■ **ACTIVITY**: Leave out the pictures, and reproduce exactly the lines from the line containing "Identify the location" through the final line of the entries.

• • • •

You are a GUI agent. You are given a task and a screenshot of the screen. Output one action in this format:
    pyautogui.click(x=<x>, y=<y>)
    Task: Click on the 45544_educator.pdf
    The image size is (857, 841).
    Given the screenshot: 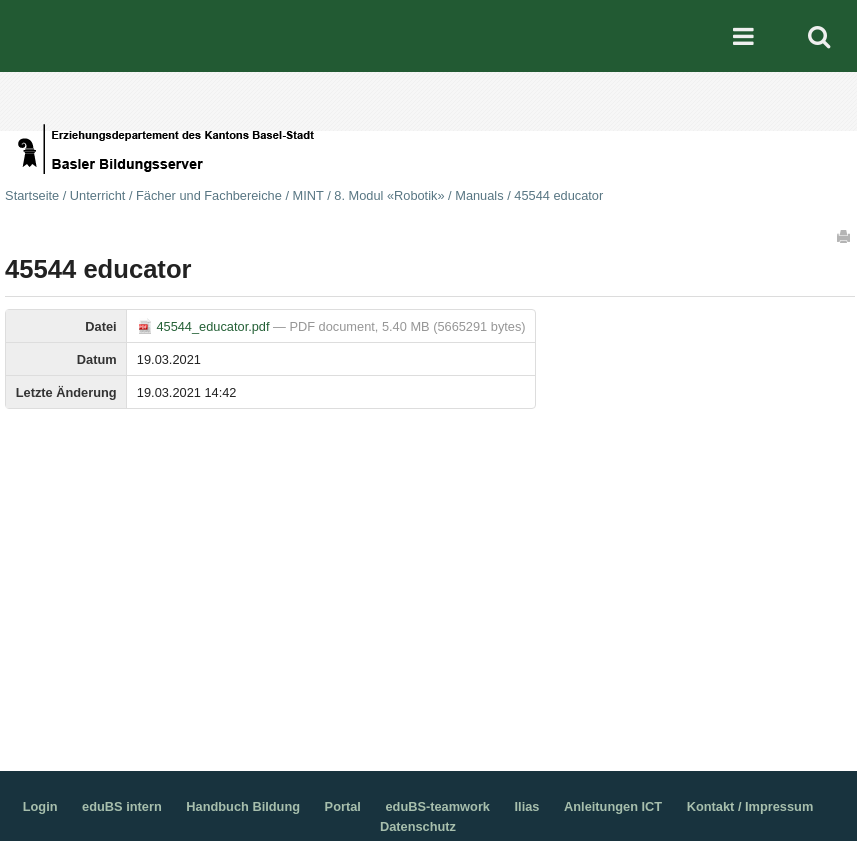 What is the action you would take?
    pyautogui.click(x=205, y=326)
    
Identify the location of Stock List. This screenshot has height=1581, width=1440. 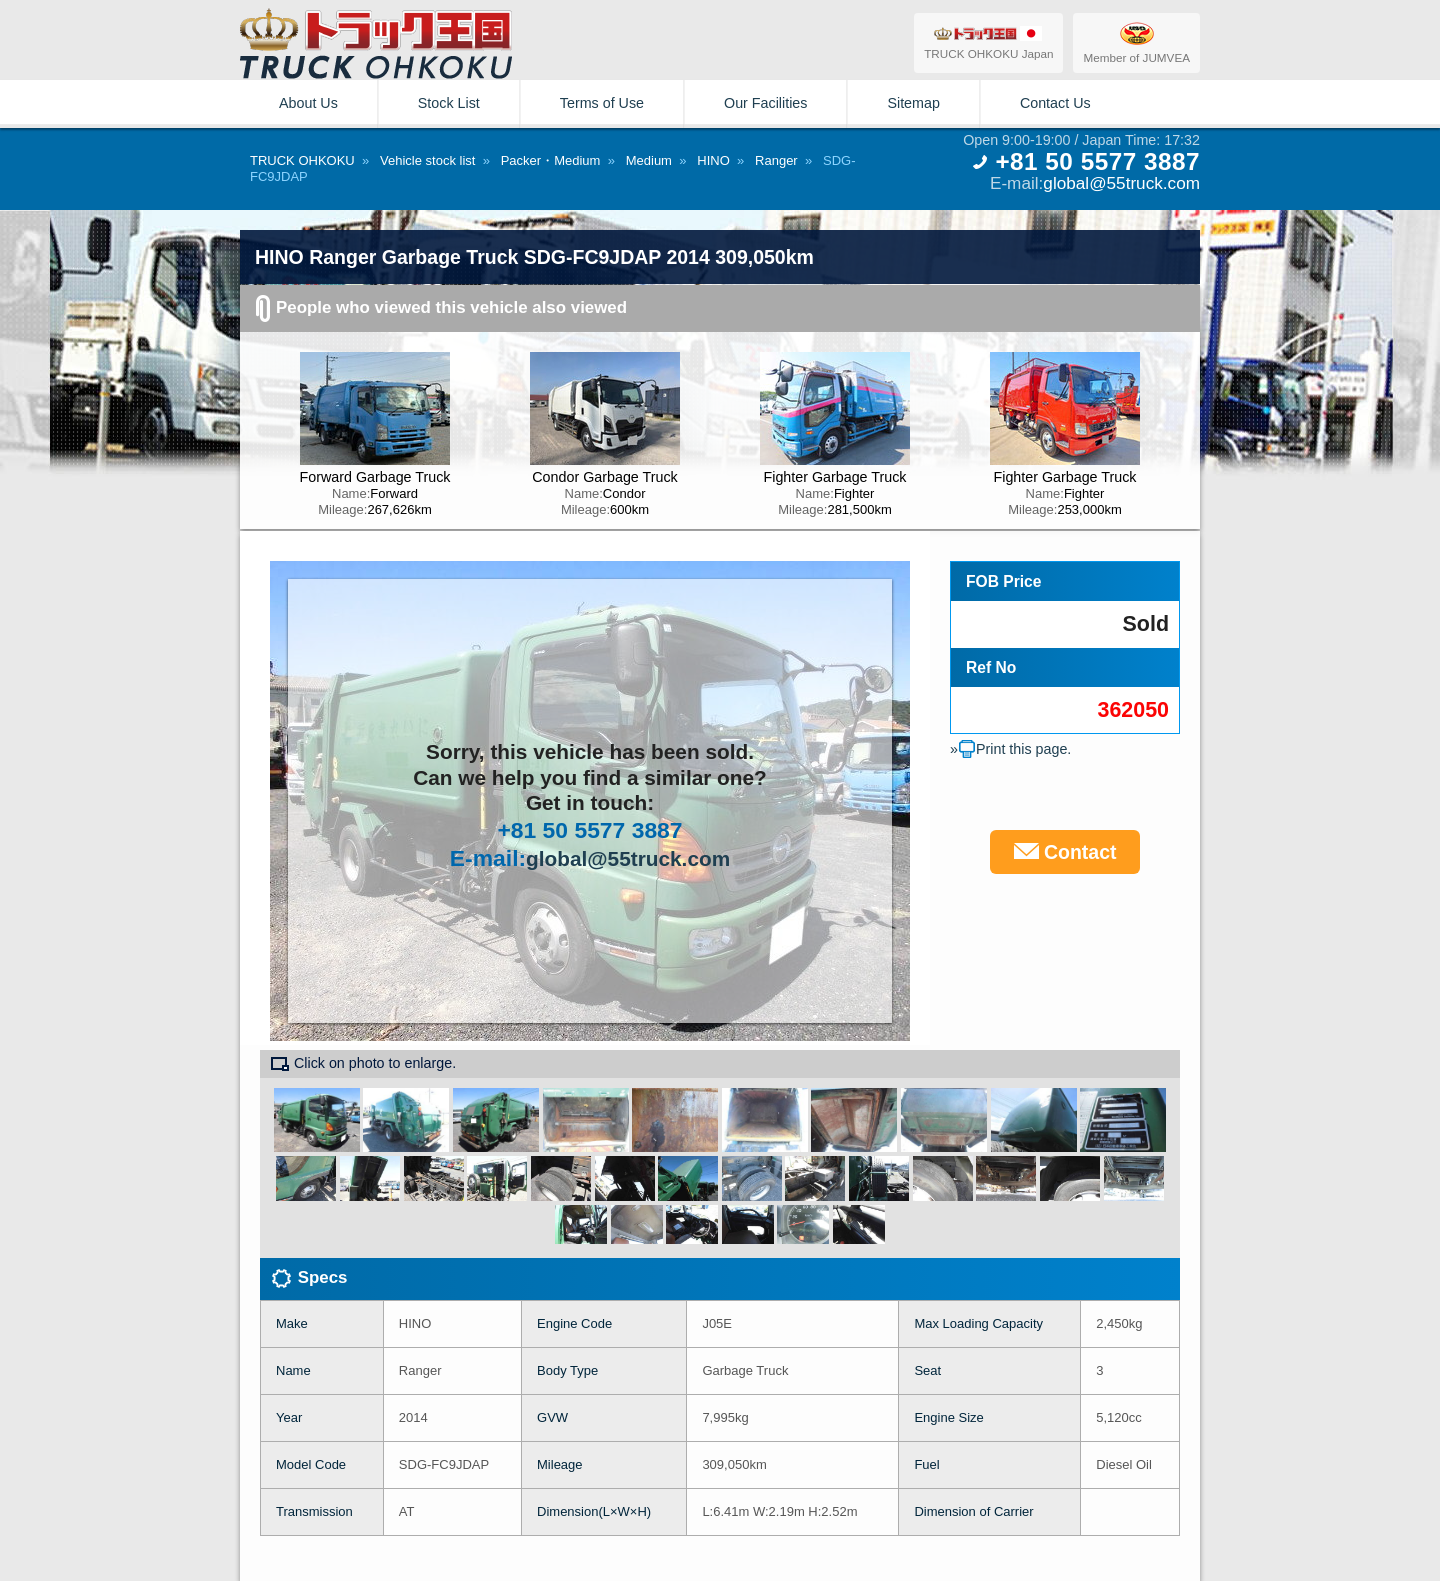
(449, 103).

• • • •

■ **OUTPUT FOR THIS EXERCISE**:
Identify the location of Stock List. This screenshot has height=1581, width=1440. 
(449, 103).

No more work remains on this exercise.